WHAT TO DO:
Could you print the stretch of lines below from the one with "Options available" through the one with "made its way", exactly as they stand and without any pictures?

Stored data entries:
.....
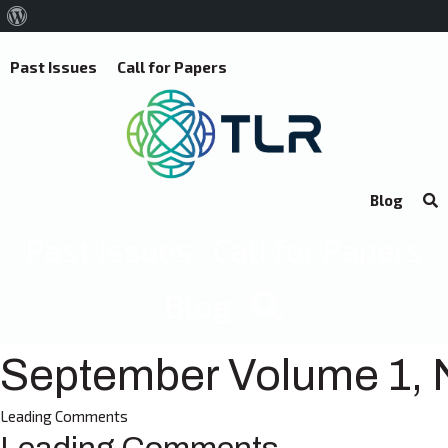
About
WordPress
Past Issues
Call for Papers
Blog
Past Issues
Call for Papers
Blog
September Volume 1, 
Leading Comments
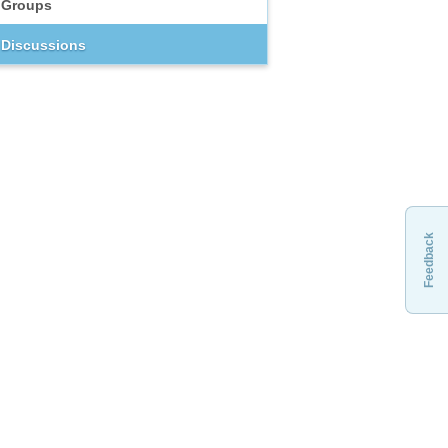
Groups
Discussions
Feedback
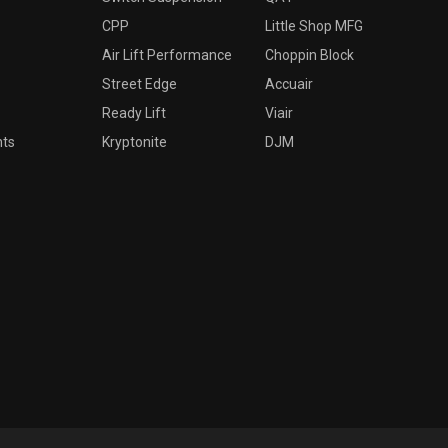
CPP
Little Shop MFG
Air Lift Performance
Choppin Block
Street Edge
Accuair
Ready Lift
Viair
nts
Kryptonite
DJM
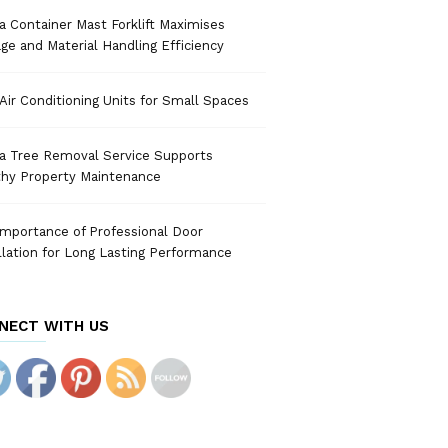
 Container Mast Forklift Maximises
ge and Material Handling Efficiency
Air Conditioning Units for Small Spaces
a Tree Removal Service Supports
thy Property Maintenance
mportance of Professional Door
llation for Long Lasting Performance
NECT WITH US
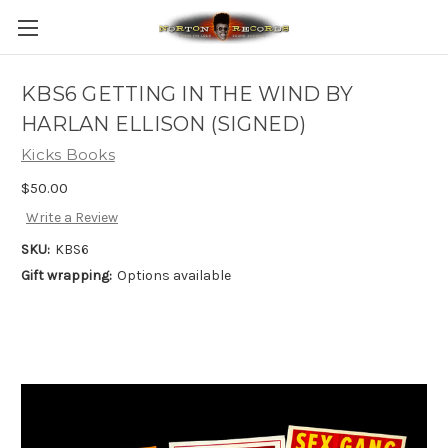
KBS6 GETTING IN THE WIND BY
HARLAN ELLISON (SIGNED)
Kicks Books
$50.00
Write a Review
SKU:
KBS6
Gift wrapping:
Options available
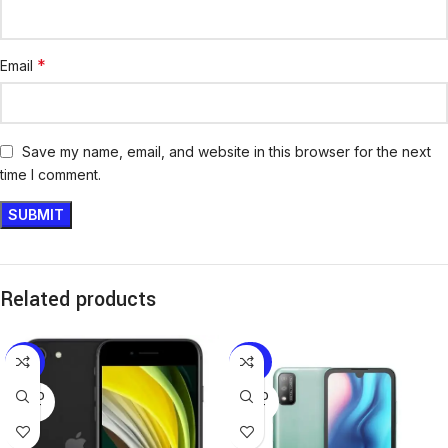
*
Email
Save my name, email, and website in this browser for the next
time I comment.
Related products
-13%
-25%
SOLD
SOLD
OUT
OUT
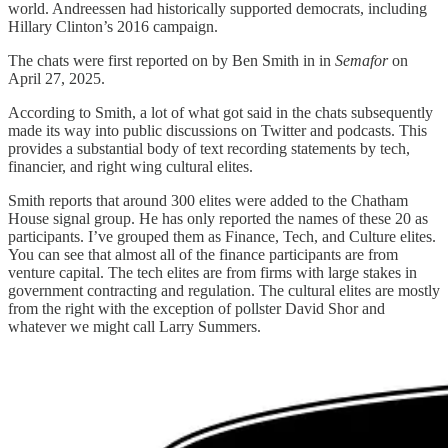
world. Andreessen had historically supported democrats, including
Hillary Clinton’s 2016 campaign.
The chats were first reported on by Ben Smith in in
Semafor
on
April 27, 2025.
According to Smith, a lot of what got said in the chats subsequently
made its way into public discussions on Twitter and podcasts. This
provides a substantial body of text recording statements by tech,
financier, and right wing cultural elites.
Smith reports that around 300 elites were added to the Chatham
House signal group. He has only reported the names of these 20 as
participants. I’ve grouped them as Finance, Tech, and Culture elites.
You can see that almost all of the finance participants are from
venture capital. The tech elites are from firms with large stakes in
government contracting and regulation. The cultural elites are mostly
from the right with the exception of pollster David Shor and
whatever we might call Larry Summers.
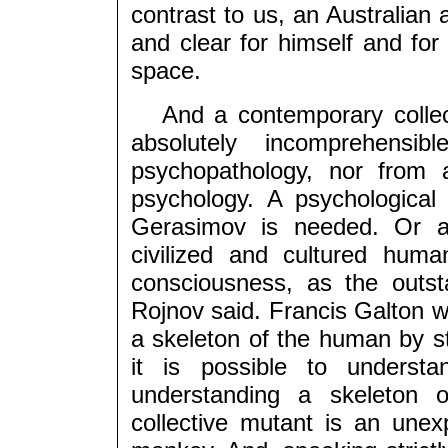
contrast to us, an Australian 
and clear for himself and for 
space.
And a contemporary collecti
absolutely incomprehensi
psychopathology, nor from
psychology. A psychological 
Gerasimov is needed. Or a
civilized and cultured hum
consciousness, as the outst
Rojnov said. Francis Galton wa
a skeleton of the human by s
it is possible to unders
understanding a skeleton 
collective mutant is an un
.....
RESULT FOR THIS TASK:
Options available
*
Email
Save my name, email, and website in this browser for the next
time I comment.
Related products
-13%
-25%
SOLD
SOLD
OUT
OUT
world. Andreessen had historically supported democrats, including
Hillary Clinton’s 2016 campaign.
The chats were first reported on by Ben Smith in in
Semafor
on
April 27, 2025.
According to Smith, a lot of what got said in the chats subsequently
made its way into public discussions on Twitter and podcasts. This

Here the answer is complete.